Em criança, apavoravam-me os pequenos barulhos da noite aldeã — o soalho que estalava, o ténue zumbido do contador da electricidade, as correrias e brigas dos ratos no sótão, o pio agoirento de coruja... e, pior, o receio de aparições do Diabo, sempre tentador e atentador, ou fantasmas, almas penadas, espíritos de defuntos que, faltos de ocupação, podiam surgir a qualquer momento no escuro.

Mas, mais do que os medos trazidos pela noite, alimentados pelas histórias de garotos, beatas, padre na missa, era o fim do Mundo que me aterrorizava. O fim de tudo, certamente após tormentos cruéis do Nosso Pai dos Céus, lá em cima sempre de olho em nós, sempre zangado, sempre a prometer, via profetas, castigo terrível e derradeiro. Era ele quem ralhava no trovão, quem escrevia no céu o aviso do Arco da Velha Aliança — já havia destruído uma vez o Mundo pela água, da próxima seria com o fogo, e isto por via dos nossos pecados, que eram tantos: um distraído padre-nosso ao rezar o terço, pequenas patifarias omitidas por vergonha na confissão, como ter espreitado rapariga que se aliviava em tosca retrete, ou brincadeira durante o Santo Sacrifício da Missa, enquanto o sacerdote verberava o povo ímpio — a vindimar ao domingo! Ah, certamente a mesma gente que fugia à côngrua, (e o senhor prior desesperava por trocar a lambreta por carro), que não mandava os filhos à catequese, talvez hereges, ateus, meio caminho andado para o maldito comunismo, que tanto entristece Nossa Senhora, que prometeu em Fátima o milagre da conversão da Santa Rússia! 

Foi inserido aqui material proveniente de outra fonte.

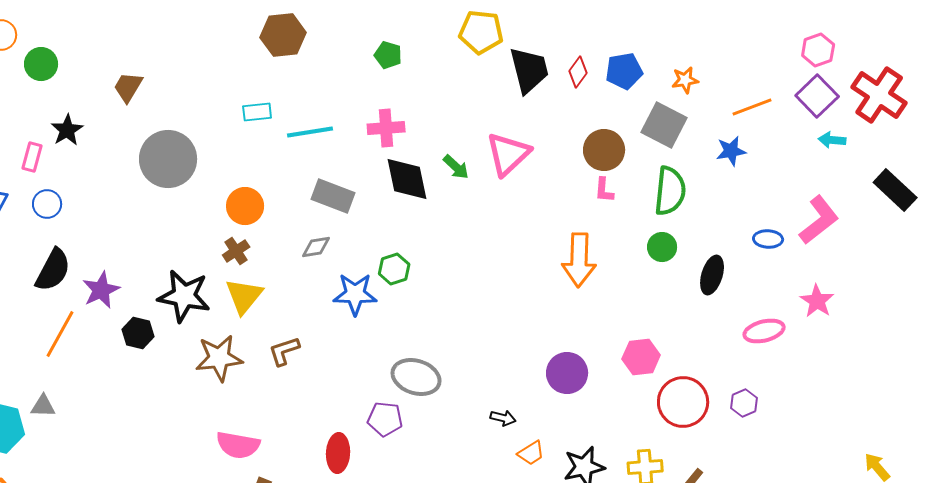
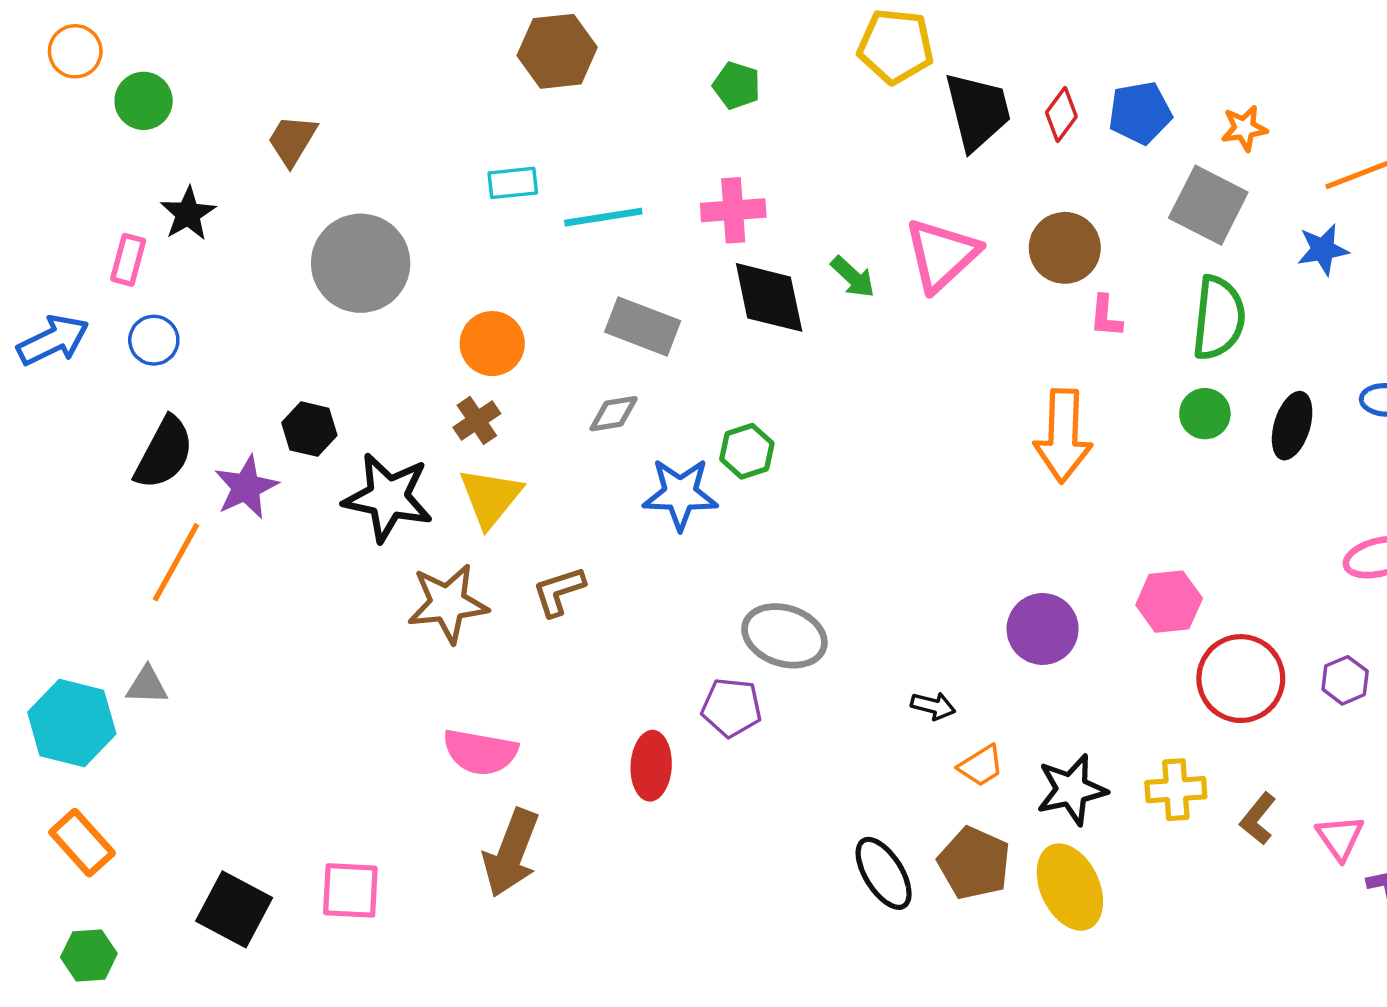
brown circle: (604, 150) -> (1065, 248), moved
black ellipse: (712, 275) -> (1292, 426), moved
black hexagon: (138, 333) -> (309, 429), moved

Eu lia sofregamente. Tudo. O jornal, na loja; as folhas arrancadas que embrulhavam o peixe, os fragmentos espetados em pregos das retretes, e amiúde encontrava evidências da proximidade do Apocalipse, agora pelo fogo nuclear, desencadeado pelo Homem, que assim ajudaria o Criador a arrasar definitivamente a Criação e as suas criaturas, que sempre detestou, com excepção de uns tantos graxas como Abraão, capazes até de lhe sacrificarem o filho primogénito para permanecerem nas suas boas graças.

Aí pelos meus treze anos, já a estudar em Leiria, havia na casa onde estava hospedado vários exemplares das Selecções do Reader’s Digest e por elas fiquei a saber que o Mundo era, afinal, o Universo, uma miríade de galáxias, uma infinidade de estrelas, tudo nascido no Big Bang, tudo condenado a perecer num Big Crunch ou em qualquer outra catástrofe cósmica, dependendo da massa do Universo — o velho fim do Mundo, inexorável, já não  planetário, mas cósmico, já não causado pela fúria divina, mas pelos ditames da matéria!

Os anos e as leituras não dissiparam o cenário pessimista da infância. As lendas, a beataria, a crendice cederam perante a linguagem da ciência e as extraordinárias descobertas do último século, mas o facto essencial permanece: o Universo, surgido do Nada, a ele voltará. É certo que muito antes terei eu desaparecido, a terra terá sido incinerada pelo Sol quando este, esgotado o hidrogénio que agora o alimenta, crescer até à órbita de Marte, a Via Láctea terá colidido com Andrómeda, tudo aquilo que hoje conhecemos seria irreconhecível se cá voltássemos. E não encontraríamos nenhuma linha dos meus escritos, nem sequer nenhum vestígio  das obras dos maiores criadores da humanidade, nem um simples átomo que atestasse a sua existência num passado distante — o nosso presente.

Sim, esse fim do Mundo ocorrerá, tudo o indica, num futuro longínquo. Só que passado, presente e futuro são referências ao Tempo, e eu, apesar de muito ter procurado, continuo sem saber o que o Tempo é. Ou se É.